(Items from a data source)

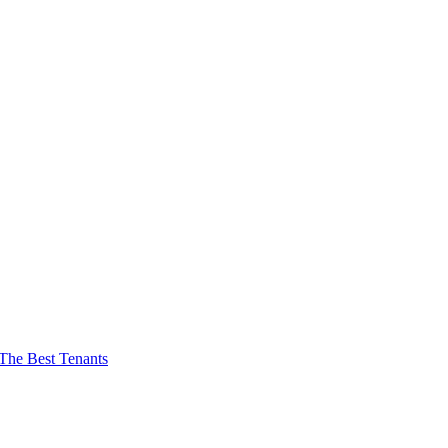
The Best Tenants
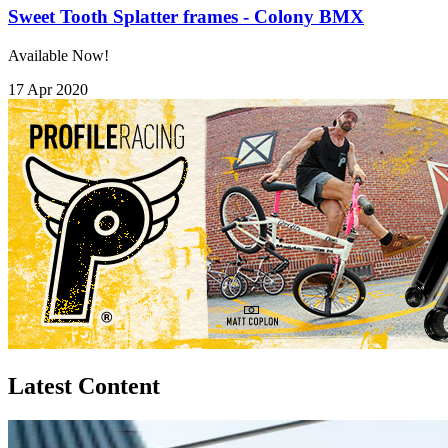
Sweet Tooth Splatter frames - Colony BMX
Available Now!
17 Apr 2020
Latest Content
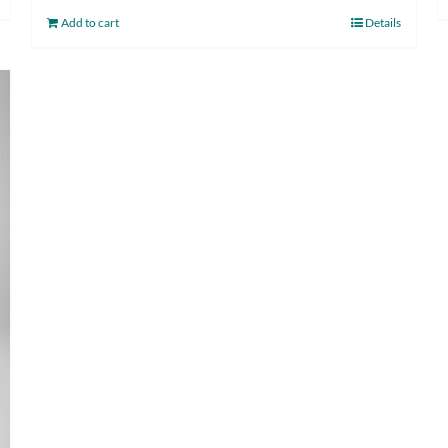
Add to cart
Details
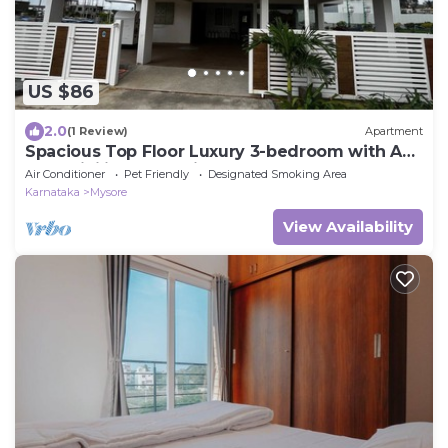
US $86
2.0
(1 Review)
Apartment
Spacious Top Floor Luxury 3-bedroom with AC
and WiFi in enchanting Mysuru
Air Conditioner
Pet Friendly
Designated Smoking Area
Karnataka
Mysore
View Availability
--
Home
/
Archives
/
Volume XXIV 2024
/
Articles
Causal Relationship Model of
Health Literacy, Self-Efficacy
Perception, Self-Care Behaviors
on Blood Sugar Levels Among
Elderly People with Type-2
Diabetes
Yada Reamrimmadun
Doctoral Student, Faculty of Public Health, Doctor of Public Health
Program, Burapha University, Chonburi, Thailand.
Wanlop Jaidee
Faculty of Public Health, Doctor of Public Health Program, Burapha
* * *
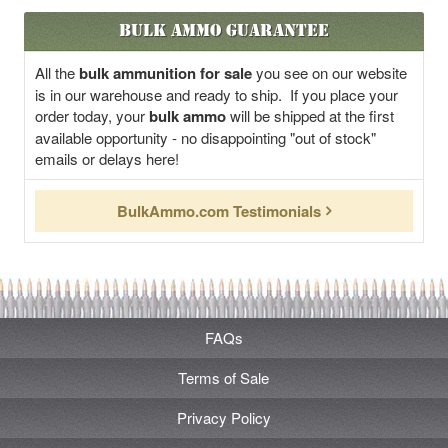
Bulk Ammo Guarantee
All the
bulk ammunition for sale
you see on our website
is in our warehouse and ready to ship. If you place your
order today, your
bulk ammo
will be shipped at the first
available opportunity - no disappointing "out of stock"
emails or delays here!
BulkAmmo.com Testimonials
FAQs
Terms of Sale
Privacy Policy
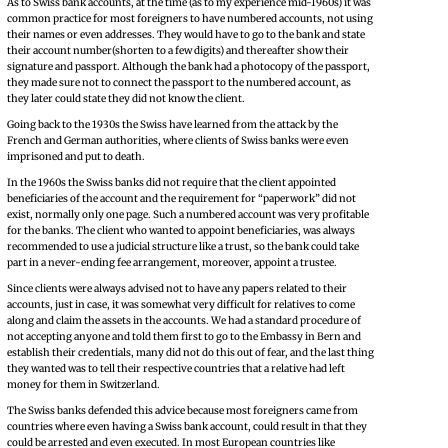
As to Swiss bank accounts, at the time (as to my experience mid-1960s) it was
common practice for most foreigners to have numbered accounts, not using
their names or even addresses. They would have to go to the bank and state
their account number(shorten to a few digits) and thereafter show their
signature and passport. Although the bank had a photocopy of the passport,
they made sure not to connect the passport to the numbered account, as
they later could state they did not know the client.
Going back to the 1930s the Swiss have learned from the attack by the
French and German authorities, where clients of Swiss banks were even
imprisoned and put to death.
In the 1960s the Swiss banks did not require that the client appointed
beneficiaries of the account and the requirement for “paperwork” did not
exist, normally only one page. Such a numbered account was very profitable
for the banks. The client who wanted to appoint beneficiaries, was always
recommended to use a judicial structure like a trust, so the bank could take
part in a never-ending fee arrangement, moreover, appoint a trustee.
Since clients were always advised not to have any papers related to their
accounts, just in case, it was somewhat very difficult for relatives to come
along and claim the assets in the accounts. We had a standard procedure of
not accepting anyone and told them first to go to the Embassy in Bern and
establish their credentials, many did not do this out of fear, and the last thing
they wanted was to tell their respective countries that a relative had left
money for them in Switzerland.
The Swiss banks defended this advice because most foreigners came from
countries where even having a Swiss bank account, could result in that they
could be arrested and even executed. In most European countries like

DIRECTIONS
Taking the records above, retype every line from the one with "and WiFi in enchanting Mysuru" down to the one with "View Availability", exactly and with nothing else.

THE ANSWER
and WiFi in enchanting Mysuru
Air Conditioner
Pet Friendly
Designated Smoking Area
Karnataka
Mysore
View Availability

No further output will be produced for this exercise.